In order to address the need to satisfy the Company’s continuing obligations and realize its long-term strategy, management has taken several steps and is considering additional actions to improve its operating and financial results, which the Company expects will be sufficient to meet the prospective covenants of the Company’s Convertible Notes and senior term loan and provide the ability to continue as a going concern, including the following:


focusing the Company’s efforts to increase sales in additional geographic markets;


continuing to develop 5G product offerings that will expand the market for the Company’s products; and


continuing to evaluate and implement cost reduction initiatives to reduce non-strategic costs in operations and expand the Company’s labor force in lower cost geographies.


COVID-19 Update


The spread of COVID-19, a novel strain of coronavirus, has and continues to alter the behavior of business and people in a manner that is having negative effects on local, regional and global economies. The COVID-19 pandemic continues to have an impact with short-term disruptions on our supply chains, as governments take robust actions to minimize the spread of localized COVID-19 outbreaks. The continued impact on our supply chains has caused delayed production and fulfilment of customer orders, disruptions and delays of logistics and increased logistic costs. As a further consequence of the COVID-19 pandemic, component lead times have extended as demand outstrips supply on certain components, including semiconductors, and has caused the costs of components to increase.

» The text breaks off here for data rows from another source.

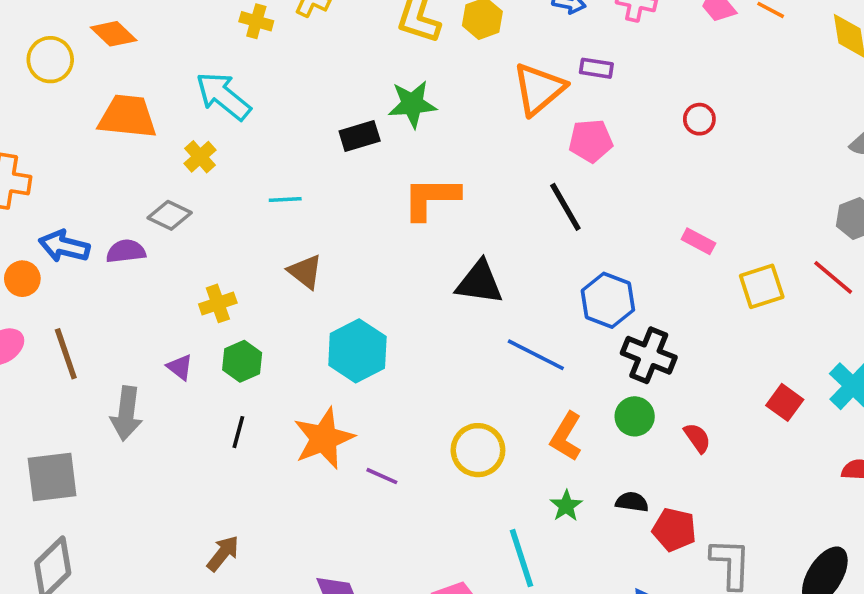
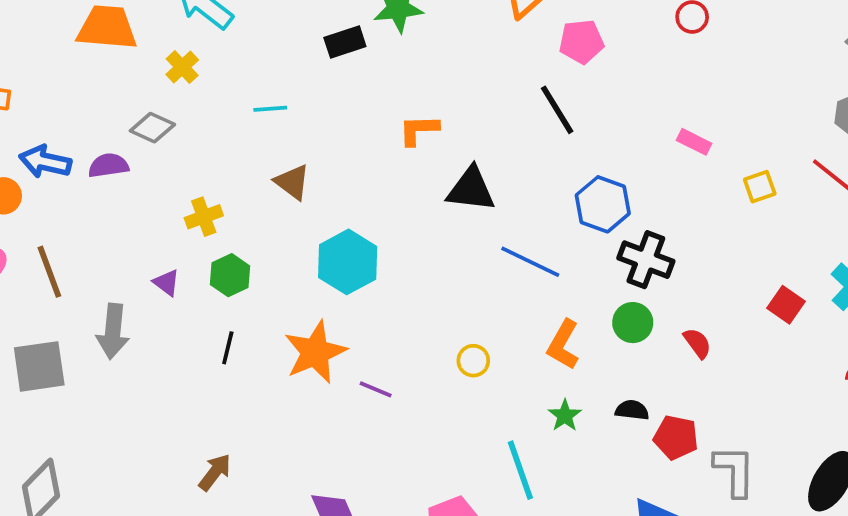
orange L-shape: (431, 198) -> (419, 130), moved, size x0.7
yellow square: (762, 286) -> (760, 187), size x0.7
yellow circle: (478, 450) -> (473, 361), size x0.6
gray square: (52, 477) -> (39, 366), moved

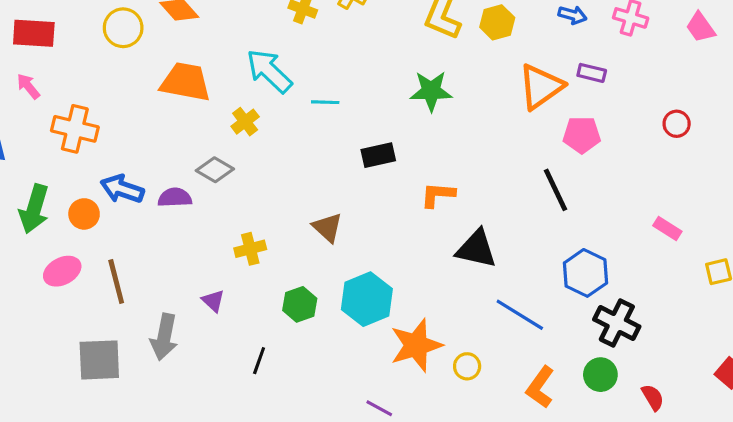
black rectangle: (345, 42) -> (378, 155), moved
cyan line: (270, 109) -> (325, 102), moved
green hexagon: (230, 275) -> (300, 304), moved
orange star: (315, 352) -> (416, 345), moved
yellow circle: (473, 361) -> (467, 366), moved

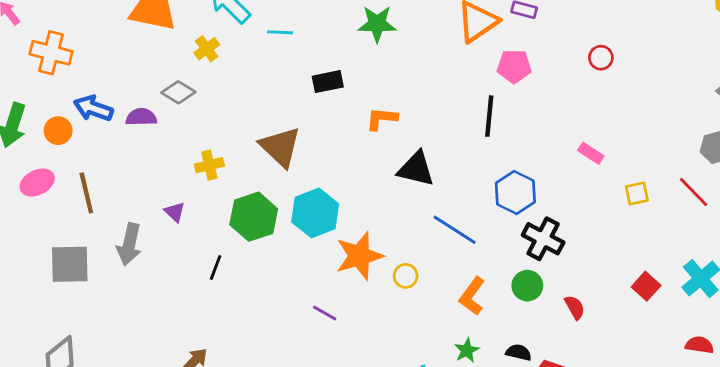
black line: (555, 190) -> (489, 116), turned 30
brown triangle: (327, 227) -> (280, 147), size x1.5
green hexagon: (300, 304) -> (254, 217), size x1.5

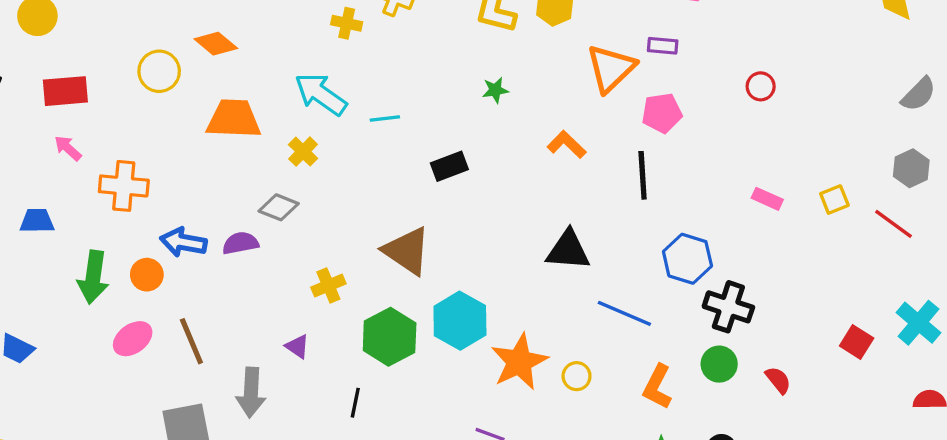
green star: (377, 24) -> (495, 90), size x0.6
orange L-shape: (382, 119) -> (567, 144), moved, turned 48
yellow square: (637, 194) -> (834, 200), moved

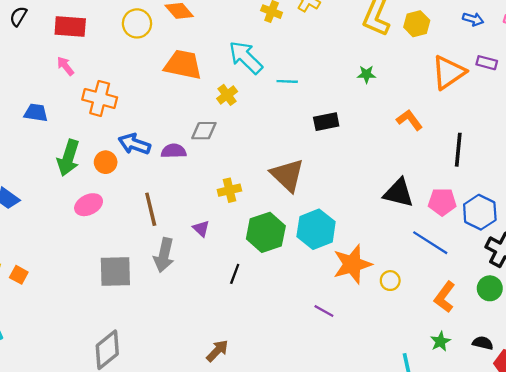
pink pentagon: (662, 113) -> (442, 202), moved
gray diamond: (279, 207) -> (204, 131), turned -32
brown line: (191, 341) -> (151, 209), moved

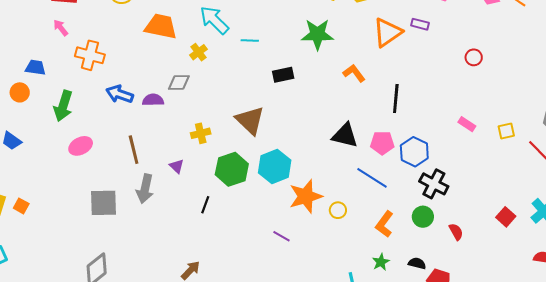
green star: (366, 74) -> (317, 34), size x2.0
orange circle: (106, 162) -> (20, 92), moved

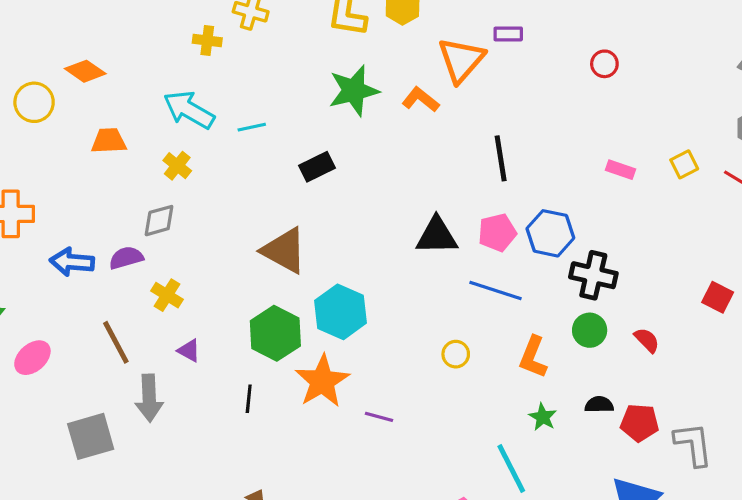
orange trapezoid: (161, 26) -> (109, 141), size x0.7
orange L-shape: (354, 73) -> (421, 100), moved
yellow cross: (201, 133) -> (167, 295), moved, turned -30
orange star: (306, 196) -> (322, 381), moved

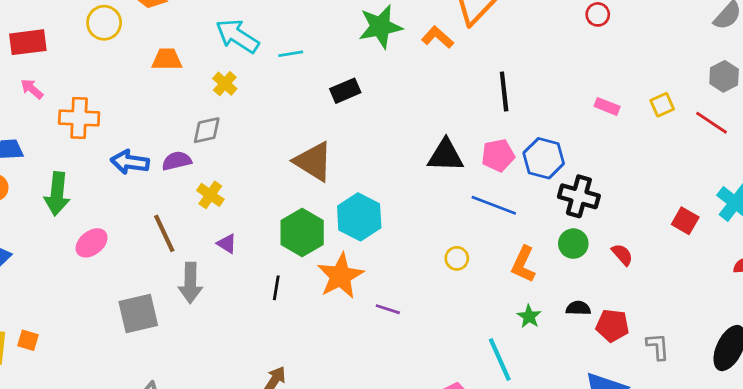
gray L-shape: (693, 444) -> (658, 347), size x0.7

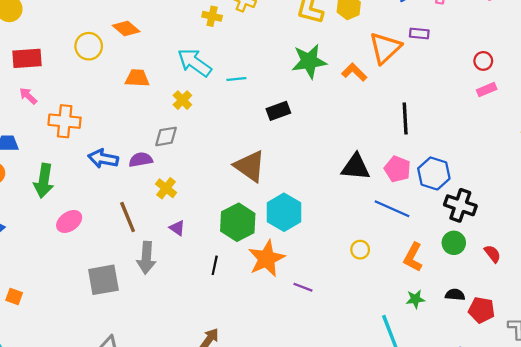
pink rectangle: (607, 106) -> (487, 90), moved, turned -48
pink pentagon: (498, 155) -> (397, 169), turned 30
green star: (529, 316) -> (415, 299), turned 30

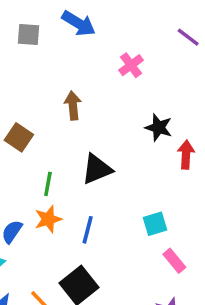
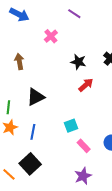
purple line: (188, 37) -> (74, 14), moved
black star: (159, 127) -> (78, 62), moved
red arrow: (186, 155) -> (86, 85), turned 49

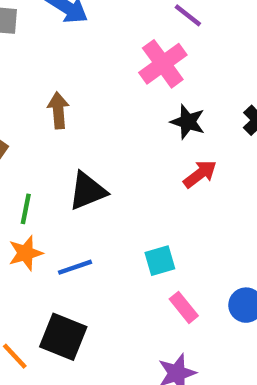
pink cross: (51, 36) -> (163, 64), moved, size x1.5
blue line: (33, 132) -> (75, 267), turned 56
black square: (30, 164) -> (63, 337), turned -30

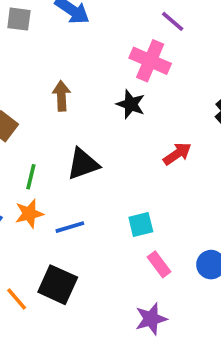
pink cross: (163, 64) -> (150, 61), turned -33
black star: (188, 122) -> (131, 104), moved

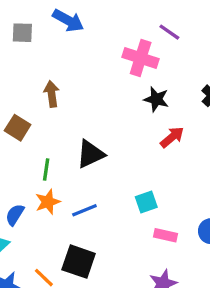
purple line: (173, 21) -> (169, 32), moved
brown arrow: (61, 96) -> (52, 94), moved
black star: (131, 104) -> (156, 99), moved
pink rectangle: (159, 264) -> (165, 235), turned -35

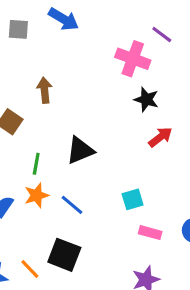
blue line: (84, 210) -> (72, 205), turned 60

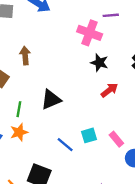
purple line: (162, 34) -> (111, 15), turned -42
blue line: (72, 205) -> (65, 145), moved
pink rectangle: (150, 233) -> (116, 139), moved, turned 35

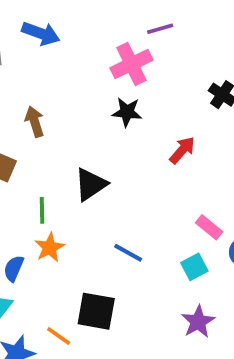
pink cross: (90, 33) -> (131, 64), turned -35
black star: (99, 63) -> (127, 112), moved
cyan square: (89, 135) -> (194, 267), moved

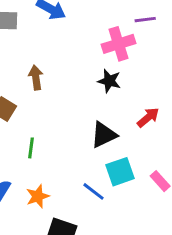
black triangle: (91, 184) -> (104, 135), moved
orange star: (50, 248) -> (38, 196), moved
cyan square: (194, 267) -> (120, 172), moved, size x1.4

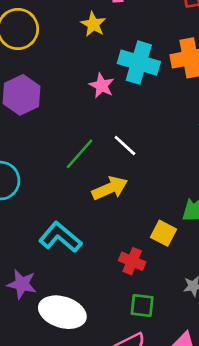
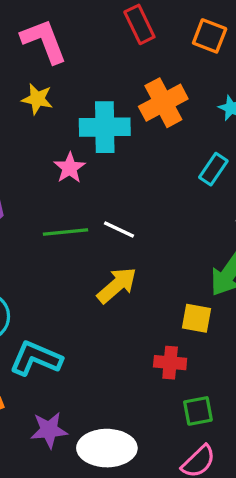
pink star: (102, 86) -> (70, 168), turned 30
green line: (80, 154) -> (66, 232), moved, turned 60
cyan L-shape: (60, 237) -> (36, 358), moved

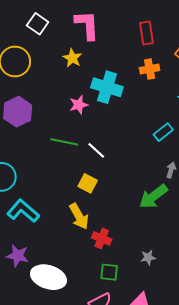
orange cross: (163, 103) -> (150, 69), moved, size x0.7
yellow arrow: (117, 285) -> (79, 216), moved, turned 84
yellow square: (197, 318) -> (88, 183), moved

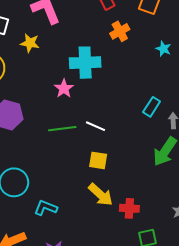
yellow star: (72, 58) -> (30, 43), moved
cyan rectangle: (163, 132) -> (152, 107), moved
cyan L-shape: (23, 211) -> (46, 208), size x0.7

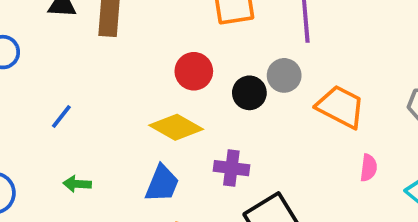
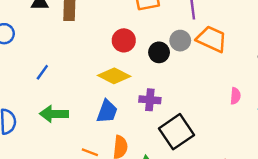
orange trapezoid: (341, 107) -> (212, 39), moved
green arrow: (77, 184) -> (54, 114), size x1.6

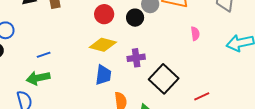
blue line: (42, 72) -> (44, 55), turned 48
pink semicircle: (235, 96) -> (195, 34), moved
green arrow: (54, 114) -> (38, 78), moved

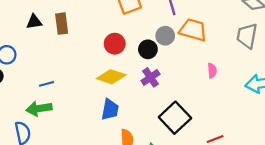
purple cross: (136, 58) -> (151, 77), moved, turned -30

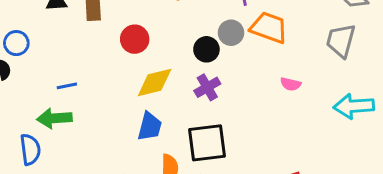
red circle: (115, 44) -> (135, 39), moved
pink semicircle: (212, 71) -> (291, 84), turned 104
yellow diamond: (111, 77) -> (155, 83), turned -36
black square: (175, 118) -> (207, 143), moved, turned 32

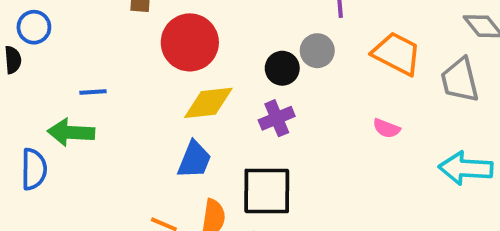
orange trapezoid: (269, 28) -> (397, 54), moved
red circle: (135, 39) -> (190, 42), size x1.5
gray trapezoid: (341, 41) -> (460, 80), turned -36

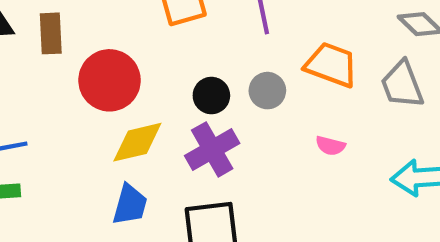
gray circle: (317, 51) -> (267, 91), moved
purple cross: (277, 118) -> (212, 149), size x1.4

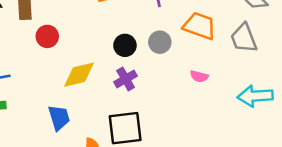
red circle: (110, 80) -> (47, 36), moved, size x0.6
purple cross: (212, 149) -> (126, 79), size x0.7
blue trapezoid: (130, 205) -> (59, 118), moved, turned -32

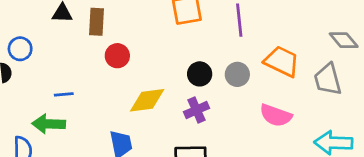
pink semicircle: (199, 76) -> (276, 115), size x1.6

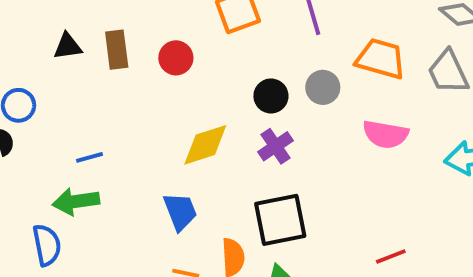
red circle: (117, 56) -> (176, 58), moved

These extended lead times have caused us to extend our forecast horizon with our contract manufacturing partners and have increased the risk of supply delays. The Company cannot at this time accurately predict what effects, or their extent, the coronavirus outbreak will have on its 2022 operating results, due to uncertainties relating to the ultimate geographic spread of the virus, the severity of the disease, the duration of the outbreak, component shortages and increased component costs, the length of voluntary business closures, and governmental actions taken in response to the outbreak. More generally, the widespread health crisis has and may continue to adversely affect the global economy, resulting in an economic downturn that could affect demand for our products and therefore impact the Company’s results.